WORK ITEM: Transcribe the listing below word for word but skip its images.

SOURCE MATERIAL:
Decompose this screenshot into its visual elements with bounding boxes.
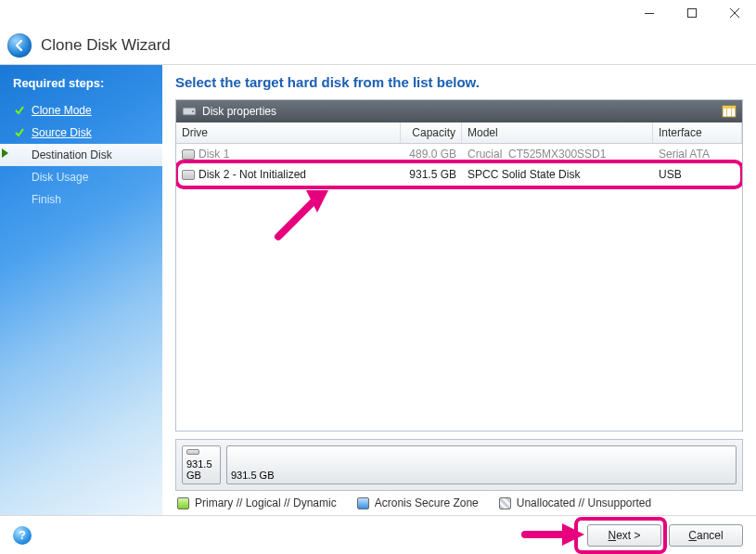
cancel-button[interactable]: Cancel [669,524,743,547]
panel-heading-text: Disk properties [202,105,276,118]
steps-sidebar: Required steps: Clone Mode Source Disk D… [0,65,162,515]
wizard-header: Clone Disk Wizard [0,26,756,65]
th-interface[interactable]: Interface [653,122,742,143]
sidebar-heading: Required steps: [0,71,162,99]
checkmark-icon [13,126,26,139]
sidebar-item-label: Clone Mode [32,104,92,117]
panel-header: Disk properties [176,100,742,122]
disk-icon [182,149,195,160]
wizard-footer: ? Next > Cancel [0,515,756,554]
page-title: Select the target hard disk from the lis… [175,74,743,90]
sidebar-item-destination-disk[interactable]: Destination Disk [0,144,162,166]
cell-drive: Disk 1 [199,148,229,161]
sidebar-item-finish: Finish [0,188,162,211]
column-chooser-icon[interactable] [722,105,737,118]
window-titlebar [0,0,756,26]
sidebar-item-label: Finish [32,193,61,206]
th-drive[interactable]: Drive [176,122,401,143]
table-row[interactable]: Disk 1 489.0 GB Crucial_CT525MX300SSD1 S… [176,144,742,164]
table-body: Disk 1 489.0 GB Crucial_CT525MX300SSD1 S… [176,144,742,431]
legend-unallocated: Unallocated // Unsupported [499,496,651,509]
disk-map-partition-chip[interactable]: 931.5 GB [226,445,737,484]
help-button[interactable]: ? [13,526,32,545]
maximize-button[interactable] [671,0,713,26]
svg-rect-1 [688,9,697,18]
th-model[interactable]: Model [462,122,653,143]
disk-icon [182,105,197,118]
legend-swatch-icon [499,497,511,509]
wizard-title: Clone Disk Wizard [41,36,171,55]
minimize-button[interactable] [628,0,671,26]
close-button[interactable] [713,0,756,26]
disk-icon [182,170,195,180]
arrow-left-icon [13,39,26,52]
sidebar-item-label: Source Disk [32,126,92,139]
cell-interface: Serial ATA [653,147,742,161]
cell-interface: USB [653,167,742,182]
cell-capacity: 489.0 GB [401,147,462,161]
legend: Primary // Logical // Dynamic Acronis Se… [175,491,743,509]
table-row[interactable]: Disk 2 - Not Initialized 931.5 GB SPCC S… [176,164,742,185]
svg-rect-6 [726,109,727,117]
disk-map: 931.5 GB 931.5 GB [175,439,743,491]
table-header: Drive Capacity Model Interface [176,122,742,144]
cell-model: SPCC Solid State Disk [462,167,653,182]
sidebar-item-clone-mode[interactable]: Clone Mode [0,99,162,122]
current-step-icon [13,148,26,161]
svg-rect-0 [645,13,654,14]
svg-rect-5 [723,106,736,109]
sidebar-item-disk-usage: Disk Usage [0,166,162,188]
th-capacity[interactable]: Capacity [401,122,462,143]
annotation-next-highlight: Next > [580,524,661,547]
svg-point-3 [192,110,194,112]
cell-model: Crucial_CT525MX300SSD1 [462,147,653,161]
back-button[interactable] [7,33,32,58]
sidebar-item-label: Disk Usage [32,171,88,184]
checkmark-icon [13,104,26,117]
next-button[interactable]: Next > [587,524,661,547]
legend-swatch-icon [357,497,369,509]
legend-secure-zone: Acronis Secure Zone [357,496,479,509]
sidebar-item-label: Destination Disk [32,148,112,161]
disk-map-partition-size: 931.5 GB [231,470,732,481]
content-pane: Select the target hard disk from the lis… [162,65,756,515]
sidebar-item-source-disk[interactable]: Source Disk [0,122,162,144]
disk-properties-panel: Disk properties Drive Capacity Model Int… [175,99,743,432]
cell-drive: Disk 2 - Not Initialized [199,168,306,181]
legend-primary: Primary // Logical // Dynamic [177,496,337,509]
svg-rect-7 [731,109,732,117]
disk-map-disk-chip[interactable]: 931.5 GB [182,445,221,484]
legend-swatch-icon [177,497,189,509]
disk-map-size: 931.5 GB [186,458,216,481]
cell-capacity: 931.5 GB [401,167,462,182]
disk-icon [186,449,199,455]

SOLUTION TO THE PROBLEM:
Decompose this screenshot into its visual elements with bounding boxes.
cancel-button[interactable]: Cancel [669,524,743,547]
panel-heading-text: Disk properties [202,105,276,118]
steps-sidebar: Required steps: Clone Mode Source Disk D… [0,65,162,515]
wizard-header: Clone Disk Wizard [0,26,756,65]
th-interface[interactable]: Interface [653,122,742,143]
sidebar-heading: Required steps: [0,71,162,99]
checkmark-icon [13,126,26,139]
sidebar-item-label: Clone Mode [32,104,92,117]
panel-header: Disk properties [176,100,742,122]
disk-icon [182,149,195,160]
wizard-footer: ? Next > Cancel [0,515,756,554]
page-title: Select the target hard disk from the lis… [175,74,743,90]
sidebar-item-destination-disk[interactable]: Destination Disk [0,144,162,166]
cell-drive: Disk 1 [199,148,229,161]
sidebar-item-finish: Finish [0,188,162,211]
column-chooser-icon[interactable] [722,105,737,118]
window-titlebar [0,0,756,26]
sidebar-item-label: Finish [32,193,61,206]
th-drive[interactable]: Drive [176,122,401,143]
table-row[interactable]: Disk 1 489.0 GB Crucial_CT525MX300SSD1 S… [176,144,742,164]
table-body: Disk 1 489.0 GB Crucial_CT525MX300SSD1 S… [176,144,742,431]
legend-unallocated: Unallocated // Unsupported [499,496,651,509]
disk-map-partition-chip[interactable]: 931.5 GB [226,445,737,484]
help-button[interactable]: ? [13,526,32,545]
maximize-button[interactable] [671,0,713,26]
svg-rect-1 [688,9,697,18]
th-model[interactable]: Model [462,122,653,143]
disk-icon [182,105,197,118]
legend-swatch-icon [499,497,511,509]
wizard-title: Clone Disk Wizard [41,36,171,55]
minimize-button[interactable] [628,0,671,26]
close-button[interactable] [713,0,756,26]
disk-icon [182,170,195,180]
arrow-left-icon [13,39,26,52]
sidebar-item-label: Source Disk [32,126,92,139]
cell-interface: Serial ATA [653,147,742,161]
cell-interface: USB [653,167,742,182]
cell-capacity: 489.0 GB [401,147,462,161]
legend: Primary // Logical // Dynamic Acronis Se… [175,491,743,509]
table-row[interactable]: Disk 2 - Not Initialized 931.5 GB SPCC S… [176,164,742,185]
svg-rect-6 [726,109,727,117]
disk-map: 931.5 GB 931.5 GB [175,439,743,491]
table-header: Drive Capacity Model Interface [176,122,742,144]
cell-model: SPCC Solid State Disk [462,167,653,182]
sidebar-item-clone-mode[interactable]: Clone Mode [0,99,162,122]
current-step-icon [13,148,26,161]
svg-rect-0 [645,13,654,14]
svg-rect-5 [723,106,736,109]
sidebar-item-disk-usage: Disk Usage [0,166,162,188]
th-capacity[interactable]: Capacity [401,122,462,143]
annotation-next-highlight: Next > [580,524,661,547]
svg-point-3 [192,110,194,112]
cell-model: Crucial_CT525MX300SSD1 [462,147,653,161]
back-button[interactable] [7,33,32,58]
sidebar-item-label: Disk Usage [32,171,88,184]
checkmark-icon [13,104,26,117]
next-button[interactable]: Next > [587,524,661,547]
legend-swatch-icon [357,497,369,509]
legend-secure-zone: Acronis Secure Zone [357,496,479,509]
sidebar-item-label: Destination Disk [32,148,112,161]
disk-map-partition-size: 931.5 GB [231,470,732,481]
content-pane: Select the target hard disk from the lis… [162,65,756,515]
sidebar-item-source-disk[interactable]: Source Disk [0,122,162,144]
disk-properties-panel: Disk properties Drive Capacity Model Int… [175,99,743,432]
cell-drive: Disk 2 - Not Initialized [199,168,306,181]
legend-primary: Primary // Logical // Dynamic [177,496,337,509]
svg-rect-7 [731,109,732,117]
disk-map-disk-chip[interactable]: 931.5 GB [182,445,221,484]
legend-swatch-icon [177,497,189,509]
disk-map-size: 931.5 GB [186,458,216,481]
cell-capacity: 931.5 GB [401,167,462,182]
disk-icon [186,449,199,455]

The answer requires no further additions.